Richardson to Lobby for 'Fast-Track' BillBy Peter Baker
Washington Post Staff Writer
Thursday, October 23 1997; Page A08
Bill Richardson has made a name parachuting into hopeless situations and beating the odds freeing a U.S. pilot shot down over North Korea, liberating Red Cross workers held hostage in Sudan, recovering captives from Iraq, Burma, Bangladesh and Cuba.
Now President Clinton has another rescue mission for Richardson: Save his "fast-track" free-trade plan.
With the legislation in deep trouble in Congress, Clinton has summoned Richardson to return to Washington from New York, where he is U.S. ambassador to the United Nations, to work the same magic on Capitol Hill that has succeeded for him in foreign capitals. "Here's a guy who's accustomed to picking up a basket case," a senior White House official said yesterday.
The decision to temporarily recall Richardson from diplomatic duty is a telling sign of just how rough the sledding has been for the administration as it tries to persuade Congress to expand Clinton's authority to negotiate international trade agreements. With just a couple of weeks before lawmakers leave town, Clinton is running out of time to change some minds and meet his goal of winning passage by the end of the year. If the matter is postponed until next year, aides believe, their chances may be doomed.

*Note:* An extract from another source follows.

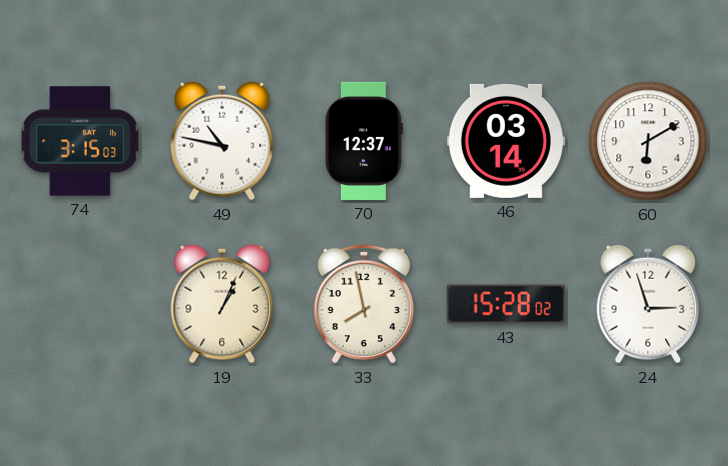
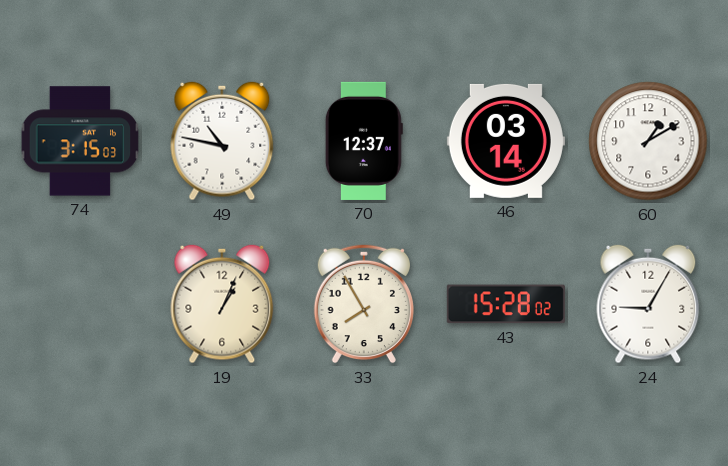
60: 6:10 -> 1:10
33: 7:58 -> 7:55
24: 2:57 -> 9:05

The fast-track legislation would permit the president to broker trade pacts that can be rejected by Congress but not amended, just as previous executives could do. Clinton considers such authority critical to maintaining the nation's economic strength in global markets, but union leaders and environmentalists believe it will make it easier for companies to avoid U.S. labor and pollution standards.

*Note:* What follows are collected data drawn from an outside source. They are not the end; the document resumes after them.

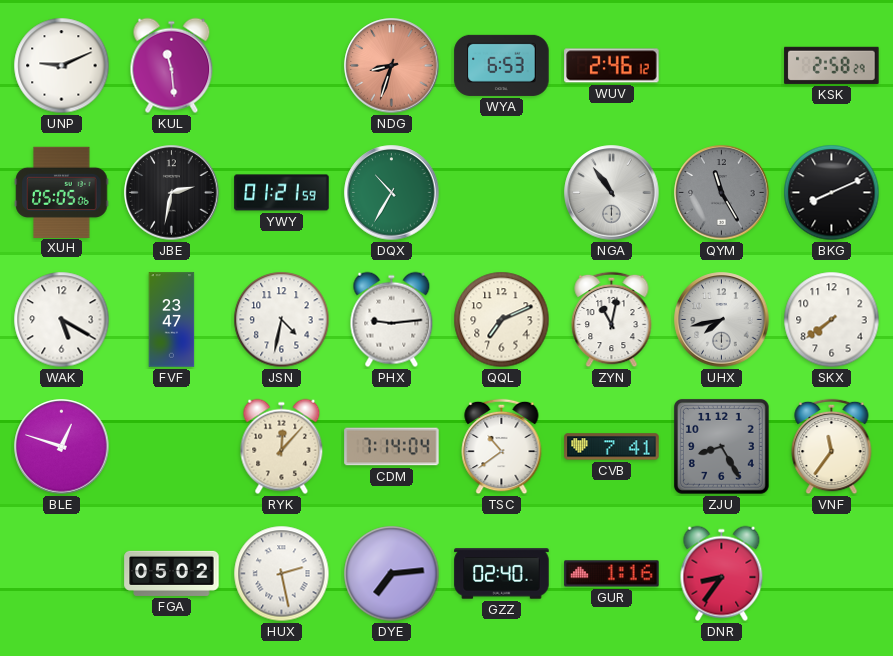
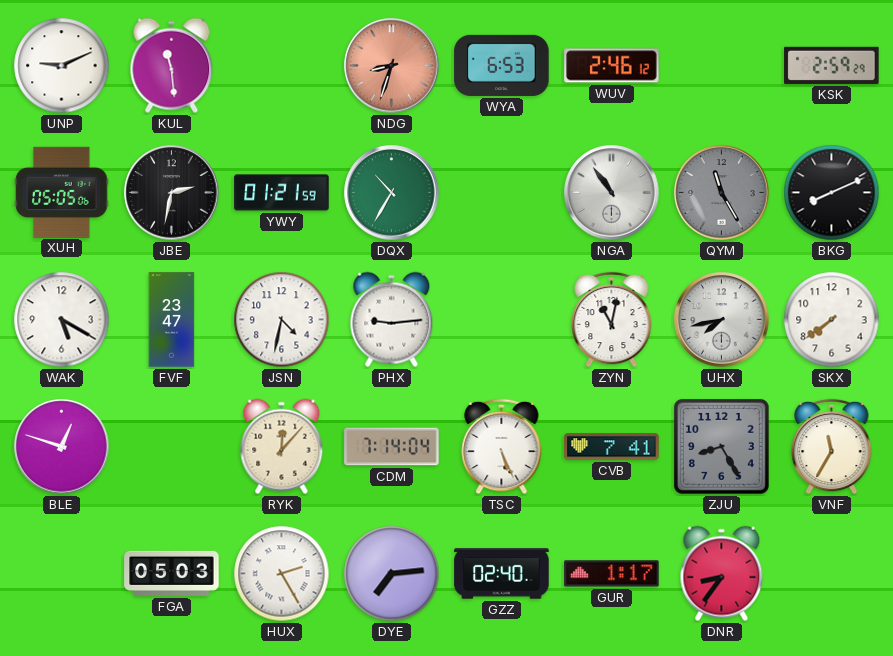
KSK: 2:58 -> 2:59
QQL: 7:11 -> none
TSC: 10:39 -> 5:26
VNF: 11:36 -> 11:35
FGA: 05:02 -> 05:03
HUX: 2:28 -> 2:25
GUR: 1:16 -> 1:17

As a result, most House Democrats have rebuffed their president, with some vote counts putting the number of his supporters within the party as low as 16.
Frustrated by the resistance, Clinton decided to call in Richardson as the two toured South America last week. They had been discussing the fate of fast track in connection with what they were seeing in Latin America.

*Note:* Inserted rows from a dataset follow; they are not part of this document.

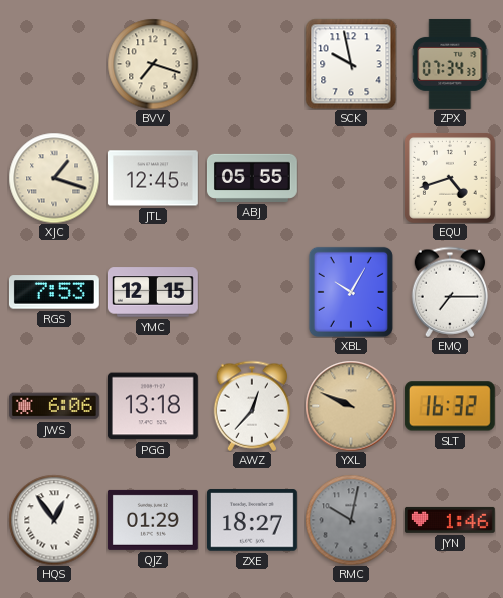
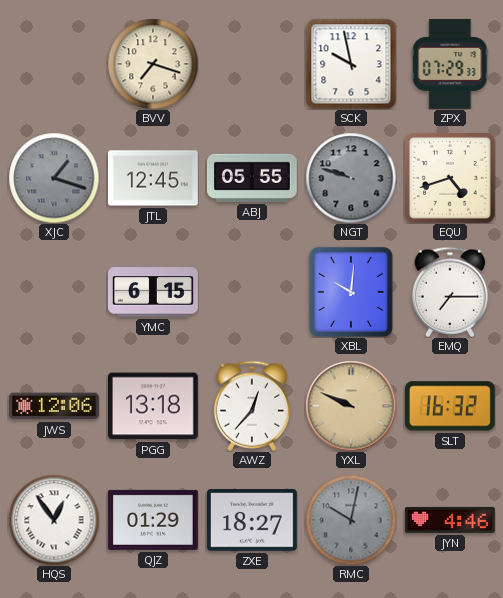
ZPX: 07:34 -> 07:29
XJC dial: cream -> grey
NGT: none -> 9:48
RGS: 7:53 -> none
YMC: 12:15 -> 6:15
XBL: 10:05 -> 10:01
JWS: 6:06 -> 12:06
JYN: 1:46 -> 4:46
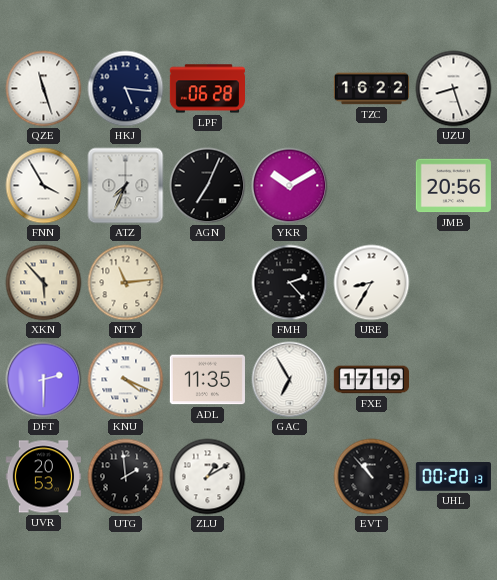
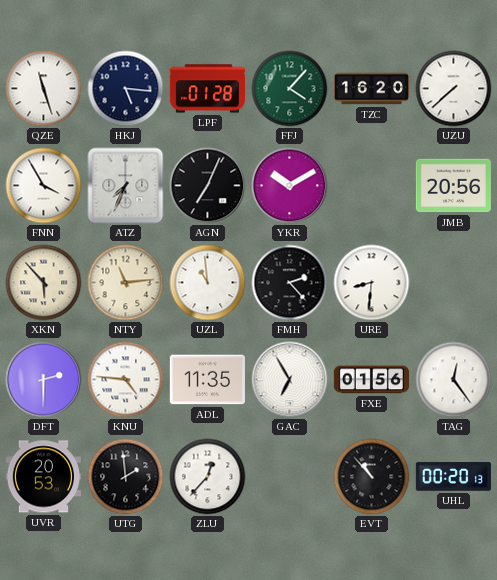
LPF: 06:28 -> 01:28
FFJ: none -> 4:07
TZC: 16:22 -> 16:20
UZU: 8:27 -> 7:38
UZL: none -> 10:59
URE: 8:35 -> 8:31
KNU: 4:19 -> 4:46
FXE: 17:19 -> 01:56
TAG: none -> 12:24
ZLU: 1:10 -> 12:37
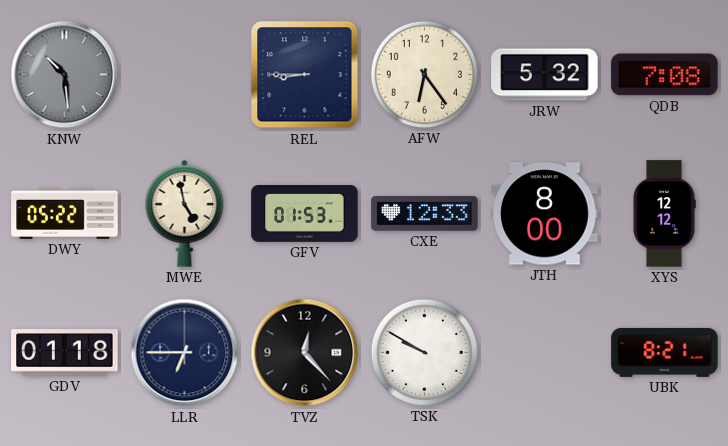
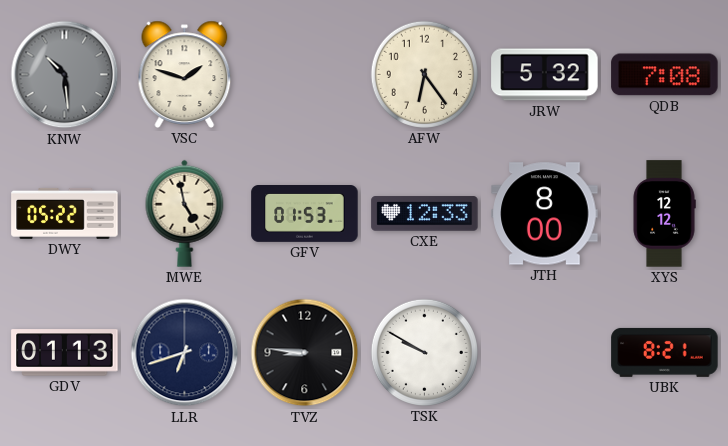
VSC: none -> 1:48
REL: 8:45 -> none
GDV: 01:18 -> 01:13
LLR: 6:45 -> 6:42
TVZ: 12:23 -> 8:46
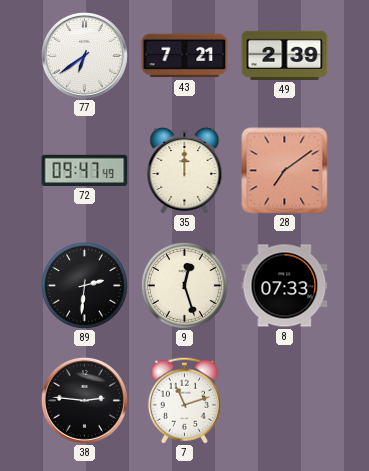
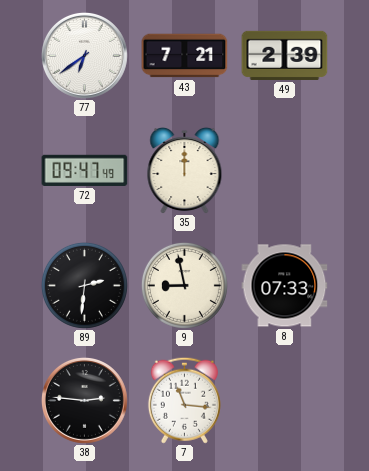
28: 7:09 -> none
9: 12:27 -> 8:58
7: 11:12 -> 11:16
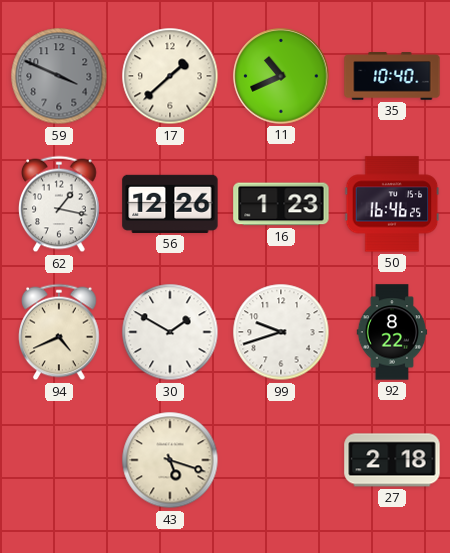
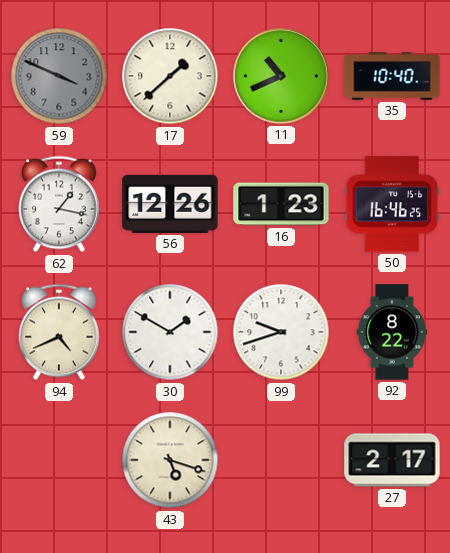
27: 2:18 -> 2:17
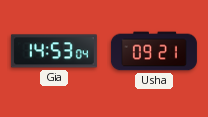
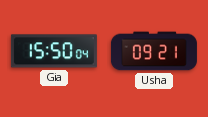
Gia: 14:53 -> 15:50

Richardson, who represented New Mexico in the House for 14 years before accepting his current assignment last winter, began telling war stories about the fight over the North American Free Trade Agreement in 1993, according to administration officials. As the Democrats' chief deputy whip, Richardson was a key player in rounding up votes for NAFTA and regaled Clinton with tales of his one-on-one arm-twisting sessions.
Once Clinton returned to Washington, he consulted with Chief of Staff Erskine B. Bowles and telephoned Richardson on Monday to ask him to devote most of the next two weeks to the task. He will work out of the White House complex but operate "semi-autonomously," according to a Clinton aide.
"He can make a big difference because he's particularly effective in understanding what the concerns of a member are in terms of his own district," the aide said. "And he's also traveled the world to see the effects of free trade."
The White House is counting on Richardson to turn around the House, where it faces the most opposition. A bipartisan group of House members told a news conference yesterday that there are about 150 votes against fast track now and about 86 for it. "This is not going to be pushed and steamrolled through here," said Rep. Robert W. Ney (R-Ohio). "We are going to fight back with a coalition that is going to stop this from occurring and start thinking about American jobs and not foreign jobs."
Clinton yesterday focused on the Senate, where he believes he may have more support, personally lobbying some senators invited to the White House.
Secretary of State Madeleine K. Albright and Treasury Secretary Robert E. Rubin will make his case publicly today with a joint appearance before the U.S. Chamber of Commerce.